--- Source information ---

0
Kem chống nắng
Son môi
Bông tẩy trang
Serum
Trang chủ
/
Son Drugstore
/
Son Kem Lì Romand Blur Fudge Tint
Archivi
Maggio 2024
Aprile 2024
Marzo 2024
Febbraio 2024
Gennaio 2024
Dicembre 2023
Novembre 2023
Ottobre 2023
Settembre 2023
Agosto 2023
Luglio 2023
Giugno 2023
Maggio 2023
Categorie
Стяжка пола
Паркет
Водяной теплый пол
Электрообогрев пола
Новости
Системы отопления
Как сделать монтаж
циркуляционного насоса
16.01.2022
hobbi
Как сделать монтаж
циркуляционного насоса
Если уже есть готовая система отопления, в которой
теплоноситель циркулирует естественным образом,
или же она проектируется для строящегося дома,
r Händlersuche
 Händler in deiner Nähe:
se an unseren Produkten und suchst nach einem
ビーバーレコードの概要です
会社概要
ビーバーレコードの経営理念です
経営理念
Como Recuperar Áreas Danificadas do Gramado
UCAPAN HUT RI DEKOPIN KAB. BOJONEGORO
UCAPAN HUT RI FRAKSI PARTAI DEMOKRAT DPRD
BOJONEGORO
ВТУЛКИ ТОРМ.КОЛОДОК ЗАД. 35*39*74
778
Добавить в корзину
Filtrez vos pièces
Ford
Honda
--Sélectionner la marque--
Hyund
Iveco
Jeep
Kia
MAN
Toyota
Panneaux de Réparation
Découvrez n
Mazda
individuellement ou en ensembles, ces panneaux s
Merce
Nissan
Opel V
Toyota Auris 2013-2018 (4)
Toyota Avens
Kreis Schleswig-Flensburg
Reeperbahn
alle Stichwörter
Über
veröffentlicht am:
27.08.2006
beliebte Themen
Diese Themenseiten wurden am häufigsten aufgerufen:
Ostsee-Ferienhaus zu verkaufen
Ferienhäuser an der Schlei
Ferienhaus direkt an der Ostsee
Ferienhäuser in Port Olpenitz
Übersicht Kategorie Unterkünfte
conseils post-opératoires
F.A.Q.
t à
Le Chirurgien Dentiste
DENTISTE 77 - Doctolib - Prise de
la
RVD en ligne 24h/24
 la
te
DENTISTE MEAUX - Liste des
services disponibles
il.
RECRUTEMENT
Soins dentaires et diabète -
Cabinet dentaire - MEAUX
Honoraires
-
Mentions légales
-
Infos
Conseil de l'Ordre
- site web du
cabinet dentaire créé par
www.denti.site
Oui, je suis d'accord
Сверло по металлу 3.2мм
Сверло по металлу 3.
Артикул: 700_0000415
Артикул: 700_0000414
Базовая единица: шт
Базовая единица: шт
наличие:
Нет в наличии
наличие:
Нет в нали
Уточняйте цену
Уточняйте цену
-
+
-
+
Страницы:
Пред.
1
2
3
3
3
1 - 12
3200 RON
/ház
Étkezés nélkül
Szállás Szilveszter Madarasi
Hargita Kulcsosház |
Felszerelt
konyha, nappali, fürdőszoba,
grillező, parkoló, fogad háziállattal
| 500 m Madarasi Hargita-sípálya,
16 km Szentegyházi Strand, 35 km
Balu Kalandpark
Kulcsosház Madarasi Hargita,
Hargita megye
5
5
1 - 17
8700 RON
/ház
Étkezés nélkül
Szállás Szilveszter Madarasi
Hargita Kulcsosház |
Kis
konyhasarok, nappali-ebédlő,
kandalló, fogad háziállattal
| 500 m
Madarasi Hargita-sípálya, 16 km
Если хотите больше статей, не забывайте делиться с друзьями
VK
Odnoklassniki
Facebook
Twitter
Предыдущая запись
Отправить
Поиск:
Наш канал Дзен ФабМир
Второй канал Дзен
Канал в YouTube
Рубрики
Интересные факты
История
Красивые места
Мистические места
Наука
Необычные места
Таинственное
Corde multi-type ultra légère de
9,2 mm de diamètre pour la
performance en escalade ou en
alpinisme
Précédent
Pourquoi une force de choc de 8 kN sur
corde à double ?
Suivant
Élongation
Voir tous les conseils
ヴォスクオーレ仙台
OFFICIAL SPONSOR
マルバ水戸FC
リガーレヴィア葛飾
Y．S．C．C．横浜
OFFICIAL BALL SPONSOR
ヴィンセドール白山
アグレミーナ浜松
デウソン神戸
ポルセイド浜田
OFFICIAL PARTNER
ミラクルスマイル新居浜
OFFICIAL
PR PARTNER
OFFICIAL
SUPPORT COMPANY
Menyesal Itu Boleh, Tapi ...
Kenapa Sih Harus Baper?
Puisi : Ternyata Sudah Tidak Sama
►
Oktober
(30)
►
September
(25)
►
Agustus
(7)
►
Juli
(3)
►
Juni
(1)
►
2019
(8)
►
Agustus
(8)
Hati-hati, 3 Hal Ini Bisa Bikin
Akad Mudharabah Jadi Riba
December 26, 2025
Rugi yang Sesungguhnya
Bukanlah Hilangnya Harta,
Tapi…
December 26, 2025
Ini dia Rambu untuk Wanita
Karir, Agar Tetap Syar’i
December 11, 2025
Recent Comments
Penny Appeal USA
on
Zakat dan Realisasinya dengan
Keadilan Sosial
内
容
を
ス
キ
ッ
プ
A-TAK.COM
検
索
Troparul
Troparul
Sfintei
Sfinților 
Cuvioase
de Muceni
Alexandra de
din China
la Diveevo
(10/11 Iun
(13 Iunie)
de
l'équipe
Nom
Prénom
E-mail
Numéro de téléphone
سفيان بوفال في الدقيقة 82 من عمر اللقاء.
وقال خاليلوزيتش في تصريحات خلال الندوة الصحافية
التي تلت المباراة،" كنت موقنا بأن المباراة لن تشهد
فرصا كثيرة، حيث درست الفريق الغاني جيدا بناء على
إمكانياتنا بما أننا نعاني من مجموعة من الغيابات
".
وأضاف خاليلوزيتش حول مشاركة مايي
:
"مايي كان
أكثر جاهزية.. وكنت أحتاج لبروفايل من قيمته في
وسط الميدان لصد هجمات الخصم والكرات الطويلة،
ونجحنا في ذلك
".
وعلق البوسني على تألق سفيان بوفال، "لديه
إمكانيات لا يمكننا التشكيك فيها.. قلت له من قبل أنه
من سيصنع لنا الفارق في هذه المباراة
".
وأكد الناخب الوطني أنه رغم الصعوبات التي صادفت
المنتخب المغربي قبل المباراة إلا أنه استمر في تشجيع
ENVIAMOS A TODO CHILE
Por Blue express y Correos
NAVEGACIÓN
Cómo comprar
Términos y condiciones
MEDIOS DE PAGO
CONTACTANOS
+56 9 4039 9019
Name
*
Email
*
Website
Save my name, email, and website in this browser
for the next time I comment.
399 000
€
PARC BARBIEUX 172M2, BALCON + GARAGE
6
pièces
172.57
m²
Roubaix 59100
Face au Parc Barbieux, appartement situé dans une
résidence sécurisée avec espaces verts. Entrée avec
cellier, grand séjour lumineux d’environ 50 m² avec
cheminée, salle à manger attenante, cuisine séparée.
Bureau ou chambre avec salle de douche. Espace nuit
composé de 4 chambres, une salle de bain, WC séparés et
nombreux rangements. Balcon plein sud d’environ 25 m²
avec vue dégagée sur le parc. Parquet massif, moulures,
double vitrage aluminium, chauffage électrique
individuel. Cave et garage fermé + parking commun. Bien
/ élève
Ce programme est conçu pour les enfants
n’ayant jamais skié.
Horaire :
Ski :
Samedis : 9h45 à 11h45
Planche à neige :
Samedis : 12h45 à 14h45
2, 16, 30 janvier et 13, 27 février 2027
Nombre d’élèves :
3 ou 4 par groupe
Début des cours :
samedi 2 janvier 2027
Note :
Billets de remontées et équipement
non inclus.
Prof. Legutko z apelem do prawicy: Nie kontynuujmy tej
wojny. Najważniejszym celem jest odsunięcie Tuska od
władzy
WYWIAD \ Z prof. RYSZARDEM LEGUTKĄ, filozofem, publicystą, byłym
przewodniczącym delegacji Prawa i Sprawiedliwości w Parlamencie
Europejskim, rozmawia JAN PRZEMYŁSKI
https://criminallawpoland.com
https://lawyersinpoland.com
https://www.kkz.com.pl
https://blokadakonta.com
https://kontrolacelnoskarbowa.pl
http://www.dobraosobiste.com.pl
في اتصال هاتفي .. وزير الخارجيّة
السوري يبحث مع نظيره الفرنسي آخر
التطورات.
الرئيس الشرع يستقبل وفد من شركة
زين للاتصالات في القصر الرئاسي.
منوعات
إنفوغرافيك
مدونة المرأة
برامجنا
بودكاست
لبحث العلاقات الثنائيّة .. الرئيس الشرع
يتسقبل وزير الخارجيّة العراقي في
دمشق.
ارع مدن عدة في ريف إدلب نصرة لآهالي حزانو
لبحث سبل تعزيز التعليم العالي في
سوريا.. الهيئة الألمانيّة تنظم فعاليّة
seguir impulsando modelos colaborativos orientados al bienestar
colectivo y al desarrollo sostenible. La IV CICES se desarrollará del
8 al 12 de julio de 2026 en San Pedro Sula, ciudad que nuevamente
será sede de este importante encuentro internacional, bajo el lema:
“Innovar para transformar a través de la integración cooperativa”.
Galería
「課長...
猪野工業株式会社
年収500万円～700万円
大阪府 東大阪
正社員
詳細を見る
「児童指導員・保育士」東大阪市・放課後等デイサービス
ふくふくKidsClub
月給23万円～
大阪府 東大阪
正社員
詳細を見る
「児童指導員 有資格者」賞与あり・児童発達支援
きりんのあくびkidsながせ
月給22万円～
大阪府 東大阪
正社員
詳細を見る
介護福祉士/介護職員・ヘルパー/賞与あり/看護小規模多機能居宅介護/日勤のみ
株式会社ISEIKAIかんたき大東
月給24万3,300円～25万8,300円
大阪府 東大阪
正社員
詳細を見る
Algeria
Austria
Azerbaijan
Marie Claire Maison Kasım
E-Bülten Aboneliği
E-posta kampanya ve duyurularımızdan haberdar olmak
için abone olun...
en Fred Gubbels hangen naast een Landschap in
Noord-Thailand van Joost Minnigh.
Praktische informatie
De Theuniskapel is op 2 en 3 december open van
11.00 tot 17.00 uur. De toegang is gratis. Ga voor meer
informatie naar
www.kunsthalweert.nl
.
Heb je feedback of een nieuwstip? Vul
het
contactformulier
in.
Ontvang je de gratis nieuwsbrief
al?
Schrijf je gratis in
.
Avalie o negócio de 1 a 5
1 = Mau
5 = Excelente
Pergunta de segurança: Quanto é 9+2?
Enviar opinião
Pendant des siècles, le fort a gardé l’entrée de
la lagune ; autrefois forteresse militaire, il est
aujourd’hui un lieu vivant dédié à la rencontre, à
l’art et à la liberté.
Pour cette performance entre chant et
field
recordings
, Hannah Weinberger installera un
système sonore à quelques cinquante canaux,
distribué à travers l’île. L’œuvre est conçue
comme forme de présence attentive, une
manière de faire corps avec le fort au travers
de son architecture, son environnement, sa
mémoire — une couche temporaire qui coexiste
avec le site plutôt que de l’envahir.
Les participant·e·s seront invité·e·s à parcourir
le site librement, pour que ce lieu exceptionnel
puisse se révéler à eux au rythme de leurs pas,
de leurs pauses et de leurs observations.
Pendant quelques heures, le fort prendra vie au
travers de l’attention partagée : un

---

Return the opening line of the data and every line after it through the line containing "Übersicht Kategorie Unterkünfte", please, exactly as written and with nothing added.

» **Reply**
0
Kem chống nắng
Son môi
Bông tẩy trang
Serum
Trang chủ
/
Son Drugstore
/
Son Kem Lì Romand Blur Fudge Tint
Archivi
Maggio 2024
Aprile 2024
Marzo 2024
Febbraio 2024
Gennaio 2024
Dicembre 2023
Novembre 2023
Ottobre 2023
Settembre 2023
Agosto 2023
Luglio 2023
Giugno 2023
Maggio 2023
Categorie
Стяжка пола
Паркет
Водяной теплый пол
Электрообогрев пола
Новости
Системы отопления
Как сделать монтаж
циркуляционного насоса
16.01.2022
hobbi
Как сделать монтаж
циркуляционного насоса
Если уже есть готовая система отопления, в которой
теплоноситель циркулирует естественным образом,
или же она проектируется для строящегося дома,
r Händlersuche
 Händler in deiner Nähe:
se an unseren Produkten und suchst nach einem
ビーバーレコードの概要です
会社概要
ビーバーレコードの経営理念です
経営理念
Como Recuperar Áreas Danificadas do Gramado
UCAPAN HUT RI DEKOPIN KAB. BOJONEGORO
UCAPAN HUT RI FRAKSI PARTAI DEMOKRAT DPRD
BOJONEGORO
ВТУЛКИ ТОРМ.КОЛОДОК ЗАД. 35*39*74
778
Добавить в корзину
Filtrez vos pièces
Ford
Honda
--Sélectionner la marque--
Hyund
Iveco
Jeep
Kia
MAN
Toyota
Panneaux de Réparation
Découvrez n
Mazda
individuellement ou en ensembles, ces panneaux s
Merce
Nissan
Opel V
Toyota Auris 2013-2018 (4)
Toyota Avens
Kreis Schleswig-Flensburg
Reeperbahn
alle Stichwörter
Über
veröffentlicht am:
27.08.2006
beliebte Themen
Diese Themenseiten wurden am häufigsten aufgerufen:
Ostsee-Ferienhaus zu verkaufen
Ferienhäuser an der Schlei
Ferienhaus direkt an der Ostsee
Ferienhäuser in Port Olpenitz
Übersicht Kategorie Unterkünfte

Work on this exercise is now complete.